Activity: Write out again the lines from the line with "Hindi mo makita ang hinahanap mo?" up to and including the line with "Медицинская школа Фарерских", exactly as they stand below, and skip any picture.

Stored entries:
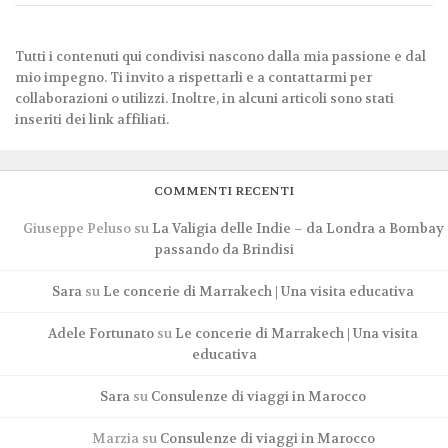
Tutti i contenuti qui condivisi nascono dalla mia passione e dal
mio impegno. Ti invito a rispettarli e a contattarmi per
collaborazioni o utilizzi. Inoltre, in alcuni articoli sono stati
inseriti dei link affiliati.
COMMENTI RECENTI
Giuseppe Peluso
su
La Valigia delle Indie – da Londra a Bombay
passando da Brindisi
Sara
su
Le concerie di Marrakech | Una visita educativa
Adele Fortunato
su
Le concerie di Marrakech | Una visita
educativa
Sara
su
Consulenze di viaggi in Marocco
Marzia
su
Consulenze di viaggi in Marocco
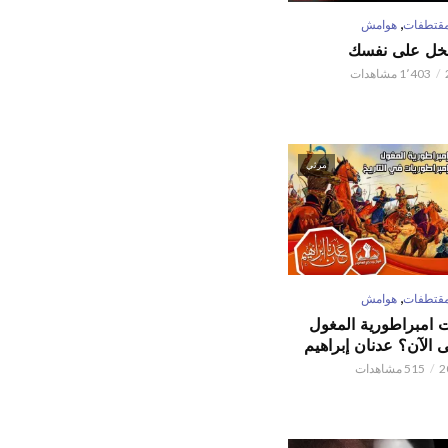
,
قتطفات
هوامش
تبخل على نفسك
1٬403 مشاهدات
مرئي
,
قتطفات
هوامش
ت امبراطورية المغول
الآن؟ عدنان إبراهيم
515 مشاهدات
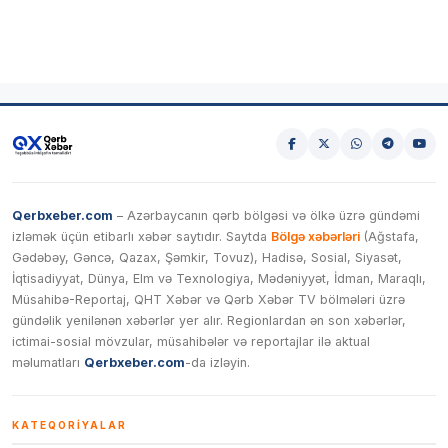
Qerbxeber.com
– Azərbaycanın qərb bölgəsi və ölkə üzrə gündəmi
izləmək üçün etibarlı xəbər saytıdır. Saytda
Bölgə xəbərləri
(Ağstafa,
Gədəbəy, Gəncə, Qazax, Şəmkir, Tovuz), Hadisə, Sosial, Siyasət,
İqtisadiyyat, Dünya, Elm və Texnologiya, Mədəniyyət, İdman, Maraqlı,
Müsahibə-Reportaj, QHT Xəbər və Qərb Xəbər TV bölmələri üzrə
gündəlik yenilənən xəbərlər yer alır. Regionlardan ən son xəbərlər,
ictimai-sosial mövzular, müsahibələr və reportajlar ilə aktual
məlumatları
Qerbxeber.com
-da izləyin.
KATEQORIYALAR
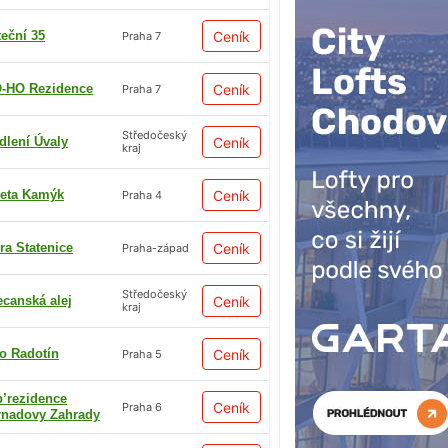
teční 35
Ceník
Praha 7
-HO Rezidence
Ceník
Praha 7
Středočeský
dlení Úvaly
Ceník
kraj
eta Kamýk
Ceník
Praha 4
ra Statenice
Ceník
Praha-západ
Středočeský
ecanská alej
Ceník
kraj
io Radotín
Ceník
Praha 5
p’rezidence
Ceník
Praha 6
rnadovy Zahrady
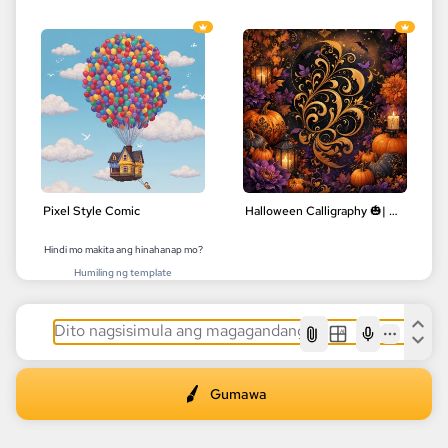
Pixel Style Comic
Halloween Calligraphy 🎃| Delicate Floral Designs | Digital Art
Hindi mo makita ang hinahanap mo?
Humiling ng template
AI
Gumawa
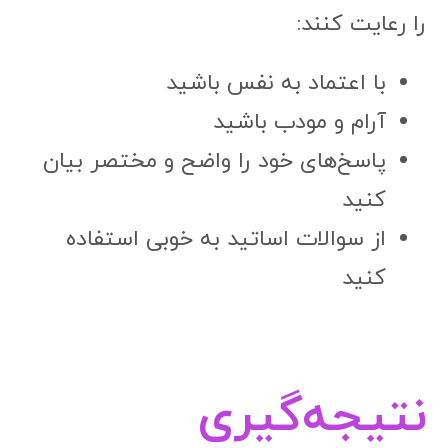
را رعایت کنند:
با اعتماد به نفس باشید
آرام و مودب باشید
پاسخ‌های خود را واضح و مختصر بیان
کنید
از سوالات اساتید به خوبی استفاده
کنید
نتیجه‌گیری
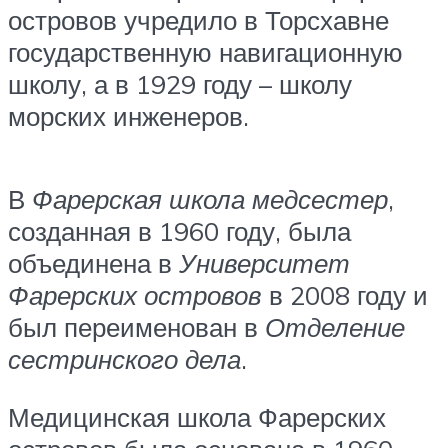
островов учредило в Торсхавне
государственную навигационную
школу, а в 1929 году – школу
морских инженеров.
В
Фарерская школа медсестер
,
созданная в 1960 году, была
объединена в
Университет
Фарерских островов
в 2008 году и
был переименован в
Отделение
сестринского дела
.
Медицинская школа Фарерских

--

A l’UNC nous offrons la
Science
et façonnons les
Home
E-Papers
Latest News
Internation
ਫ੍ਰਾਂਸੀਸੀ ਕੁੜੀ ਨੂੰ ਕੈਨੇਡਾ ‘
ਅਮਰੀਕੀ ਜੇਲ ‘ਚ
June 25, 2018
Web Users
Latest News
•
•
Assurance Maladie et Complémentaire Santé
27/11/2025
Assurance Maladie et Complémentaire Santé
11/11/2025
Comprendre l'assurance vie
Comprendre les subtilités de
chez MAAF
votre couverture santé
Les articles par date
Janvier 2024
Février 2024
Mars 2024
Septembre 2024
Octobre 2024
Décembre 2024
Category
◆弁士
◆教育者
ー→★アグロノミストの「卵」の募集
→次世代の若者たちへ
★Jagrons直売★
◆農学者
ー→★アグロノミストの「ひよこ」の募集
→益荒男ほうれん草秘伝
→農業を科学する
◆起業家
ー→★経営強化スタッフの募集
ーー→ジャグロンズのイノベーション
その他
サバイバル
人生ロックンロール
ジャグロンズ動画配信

--

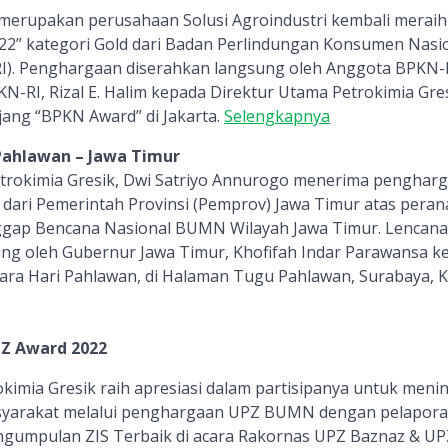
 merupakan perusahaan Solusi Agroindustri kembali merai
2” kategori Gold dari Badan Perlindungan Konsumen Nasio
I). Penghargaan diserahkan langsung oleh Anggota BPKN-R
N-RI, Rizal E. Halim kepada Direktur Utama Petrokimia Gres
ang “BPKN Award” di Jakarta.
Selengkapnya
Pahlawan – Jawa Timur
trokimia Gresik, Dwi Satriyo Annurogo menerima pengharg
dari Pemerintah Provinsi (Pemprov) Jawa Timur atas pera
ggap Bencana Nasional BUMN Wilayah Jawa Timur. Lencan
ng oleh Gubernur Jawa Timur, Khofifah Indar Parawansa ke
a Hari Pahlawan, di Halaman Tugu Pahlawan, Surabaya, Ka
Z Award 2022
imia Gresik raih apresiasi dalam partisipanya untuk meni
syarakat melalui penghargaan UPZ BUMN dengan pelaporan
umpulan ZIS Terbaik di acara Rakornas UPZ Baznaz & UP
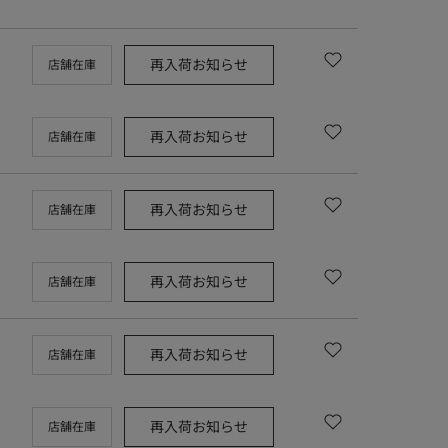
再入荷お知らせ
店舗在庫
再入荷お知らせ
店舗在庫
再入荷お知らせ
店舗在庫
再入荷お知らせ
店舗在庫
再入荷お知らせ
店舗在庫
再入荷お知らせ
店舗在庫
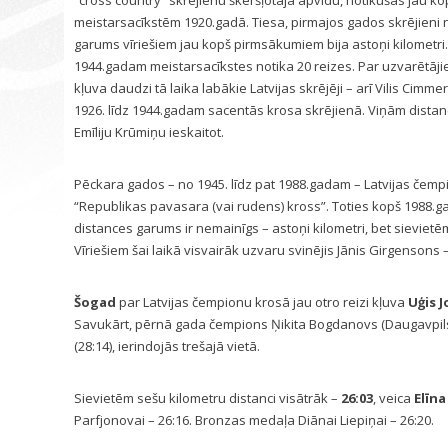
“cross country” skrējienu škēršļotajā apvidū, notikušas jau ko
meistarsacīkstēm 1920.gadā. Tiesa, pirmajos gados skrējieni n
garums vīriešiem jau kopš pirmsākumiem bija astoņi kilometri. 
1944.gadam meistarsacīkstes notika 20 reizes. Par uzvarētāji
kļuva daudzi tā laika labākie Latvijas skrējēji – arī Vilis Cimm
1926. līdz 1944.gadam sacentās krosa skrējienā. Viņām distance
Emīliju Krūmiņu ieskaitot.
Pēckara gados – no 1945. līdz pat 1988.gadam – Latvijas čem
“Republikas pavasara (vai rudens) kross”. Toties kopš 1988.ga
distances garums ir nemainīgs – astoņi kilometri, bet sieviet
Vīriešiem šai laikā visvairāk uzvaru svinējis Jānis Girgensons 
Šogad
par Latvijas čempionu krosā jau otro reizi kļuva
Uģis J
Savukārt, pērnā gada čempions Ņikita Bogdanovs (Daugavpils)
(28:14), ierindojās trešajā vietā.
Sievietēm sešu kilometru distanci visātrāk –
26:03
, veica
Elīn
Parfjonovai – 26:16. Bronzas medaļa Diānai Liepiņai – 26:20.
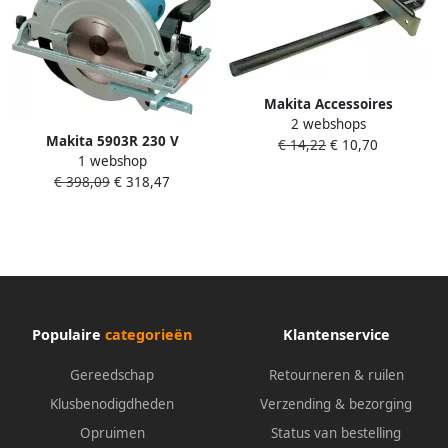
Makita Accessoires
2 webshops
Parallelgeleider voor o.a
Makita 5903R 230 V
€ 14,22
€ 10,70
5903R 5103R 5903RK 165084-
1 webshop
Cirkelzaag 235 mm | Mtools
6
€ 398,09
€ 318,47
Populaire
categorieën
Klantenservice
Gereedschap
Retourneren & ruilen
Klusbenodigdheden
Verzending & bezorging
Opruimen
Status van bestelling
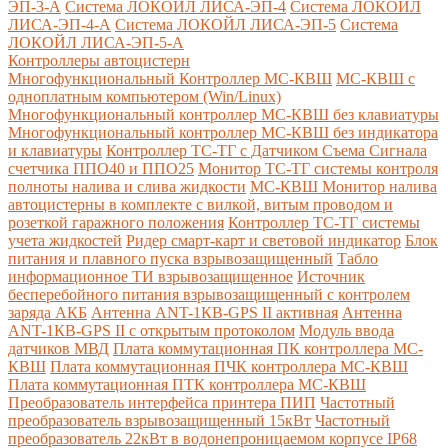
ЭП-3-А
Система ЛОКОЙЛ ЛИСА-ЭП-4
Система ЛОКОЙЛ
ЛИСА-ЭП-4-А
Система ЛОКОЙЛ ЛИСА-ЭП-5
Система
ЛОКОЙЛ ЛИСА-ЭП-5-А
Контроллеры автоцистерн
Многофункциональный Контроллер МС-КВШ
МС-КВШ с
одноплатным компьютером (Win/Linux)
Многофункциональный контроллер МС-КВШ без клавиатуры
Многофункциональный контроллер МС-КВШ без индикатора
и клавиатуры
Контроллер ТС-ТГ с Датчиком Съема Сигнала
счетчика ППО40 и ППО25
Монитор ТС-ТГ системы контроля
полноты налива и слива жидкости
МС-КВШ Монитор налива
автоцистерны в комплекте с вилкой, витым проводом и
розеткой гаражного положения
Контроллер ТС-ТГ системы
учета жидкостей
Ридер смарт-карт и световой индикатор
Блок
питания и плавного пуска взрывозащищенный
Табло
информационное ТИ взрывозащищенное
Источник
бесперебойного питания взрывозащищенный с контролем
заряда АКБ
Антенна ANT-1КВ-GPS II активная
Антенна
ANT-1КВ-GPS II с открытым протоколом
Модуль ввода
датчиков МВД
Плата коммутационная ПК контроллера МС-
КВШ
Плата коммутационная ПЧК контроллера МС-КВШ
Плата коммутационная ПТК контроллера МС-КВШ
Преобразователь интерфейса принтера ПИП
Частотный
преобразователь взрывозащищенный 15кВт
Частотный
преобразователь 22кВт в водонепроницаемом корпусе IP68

Final answer:
Hindi mo makita ang hinahanap mo?
Humiling ng template
AI
Gumawa
را رعایت کنند:
با اعتماد به نفس باشید
آرام و مودب باشید
پاسخ‌های خود را واضح و مختصر بیان
کنید
از سوالات اساتید به خوبی استفاده
کنید
نتیجه‌گیری
островов учредило в Торсхавне
государственную навигационную
школу, а в 1929 году – школу
морских инженеров.
В
Фарерская школа медсестер
,
созданная в 1960 году, была
объединена в
Университет
Фарерских островов
в 2008 году и
был переименован в
Отделение
сестринского дела
.
Медицинская школа Фарерских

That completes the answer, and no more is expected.